Consumer sentiment returned to the highest this year in Canada as Quebec residents felt better off financially and more people bet the country’s housing boom would continue.
The Bloomberg Nanos Canadian Consumer Confidence Index rose to 57.8 in the week ended June 3, from 57.5 previously, according to telephone polling of 1,000 respondents. Quebec’s pocketbook measure — based on responses to questions about personal finances and job security — climbed to 62.2, the highest since February 2015.
S&P Global Ratings affirmed Quebec’s A+ rating last week and upgraded the outlook to “positive” from “stable,” on the potential for an improving budget performance. The province’s output will grow faster than the national average this year for the first time since 2009, according to economists surveyed by Bloomberg News, and the jobless rate is down to 7.5 percent, from 7.9 percent in December.
“The average Quebec consumer, for the first time, has seen a bit more money in their pocket,” Louis Vachon, chief executive officer of Montreal-based National Bank of Canada, said in a June 1 telephone interview. The job market, a balanced Quebec budget and federal tax cuts all have helped boost consumer finances, he said.

‘Right Direction’
Finance Minister Carlos Leitao presented a balanced budget in March and aims to cut debt as a percentage of gross domestic product to 45 percent by 2026, from 55 percent. He told reporters on Thursday the fiscal improvement will give him latitude to aid an economy already gaining from a rebound in factory production.
“Manufacturing is rebounding like we expected. Things are going in the right direction,” Leitao said. Canada’s economy has been marked this year by regional divergence, as Quebec and Ontario factories gain from U.S. orders and a weaker dollar, while Alberta oil producers suffer from low commodity prices. CGI Group Inc. of Montreal said June 1 it had won an eight-year contract with La Banque Postale, a Paris-based postal and banking network.

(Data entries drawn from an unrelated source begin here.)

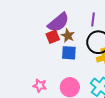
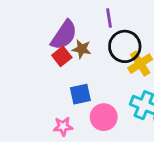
blue square: (69, 53) -> (80, 94), moved

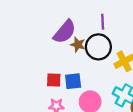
black circle: (125, 46) -> (98, 47), moved
red square: (62, 56) -> (54, 80), moved, turned 35

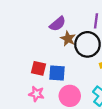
purple semicircle: (65, 32) -> (58, 24), size x0.7

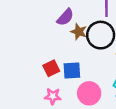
red square: (39, 68) -> (51, 68), turned -32

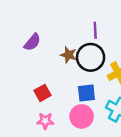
purple semicircle: (65, 17) -> (32, 42), moved
blue square: (72, 71) -> (86, 93), moved

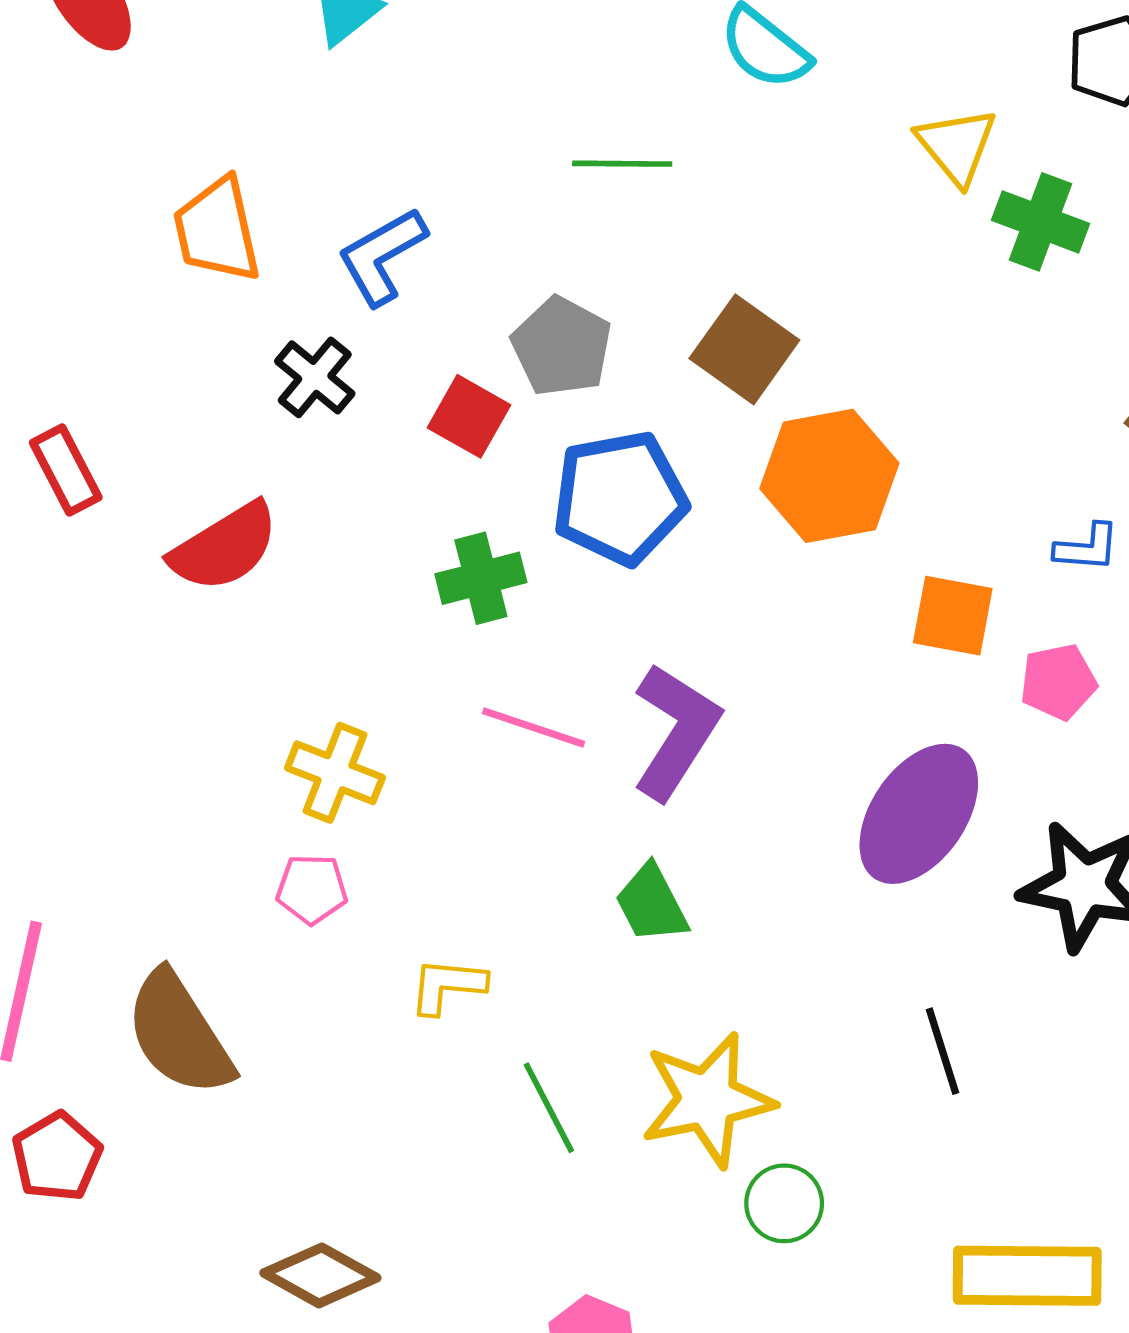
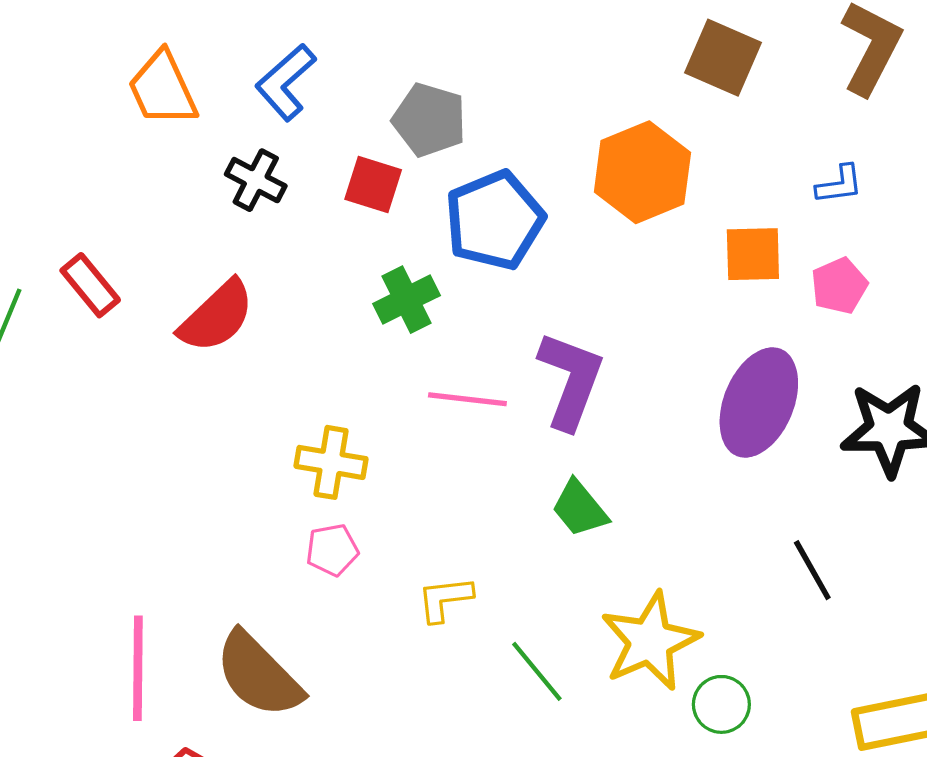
brown square: (744, 349) -> (723, 58), moved

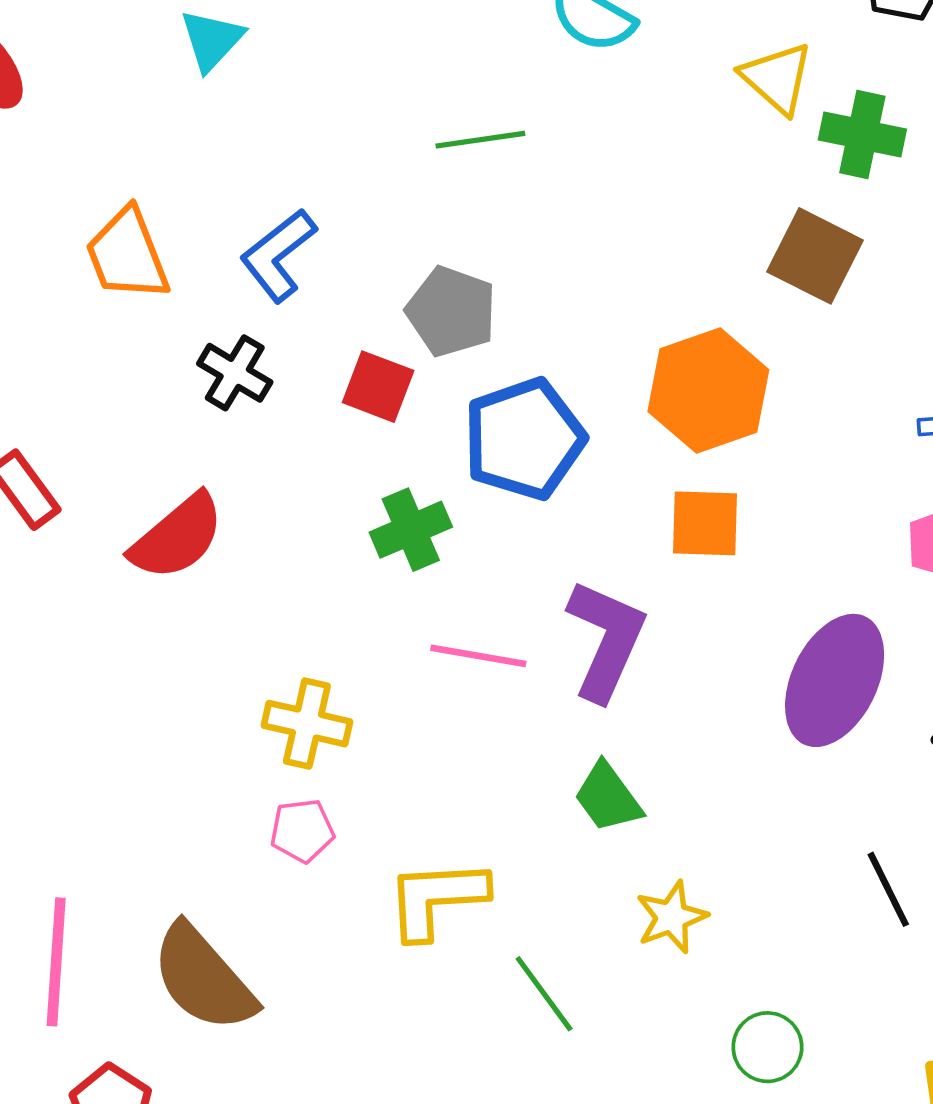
orange square: (753, 254) -> (705, 523), moved
yellow L-shape: (445, 599) -> (437, 899), size x1.5
yellow star: (650, 641) -> (672, 917), moved, size x0.6

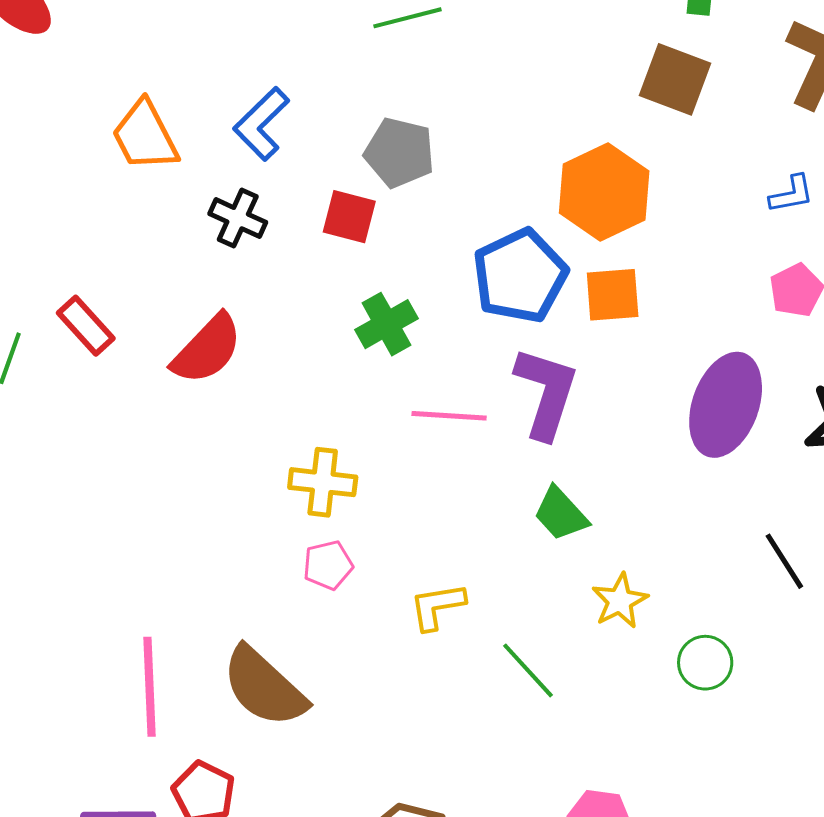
blue pentagon: (524, 439) -> (520, 276), moved
yellow L-shape: (437, 899) -> (437, 606), size x0.7
green circle: (767, 1047) -> (705, 663), moved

Quebec’s gross domestic product will grow 1.9 percent this year, according to the Bloomberg survey, which also predicts Canada will expand 1.5 percent and Alberta will shrink 1.1 percent. The confidence Canadians are showing in the housing market comes at a time when policy makers and banking executives have stepped up warnings about the potential for record consumer debt-loads and housing prices to trigger a correction in Vancouver and Toronto. The 44.8 percent of respondents in Nanos polling who see local house prices rising in the next six months was the highest since July 2014.
“To the extent that consumer sentiment is signaling a housing bubble, the monetary authorities might need to balance the necessity of extremely low interest rates during the economy’s period of adjustment with policies that tighten the availability of household credit and damp the domestic demand for housing,” said Bloomberg economist Robert Lawrie.
Toronto and Vancouver reported record sales in their latest monthly figures. Average prices in Toronto rose 16 percent to C$751,908 ($582,000) in May from a year earlier, according to broker figures.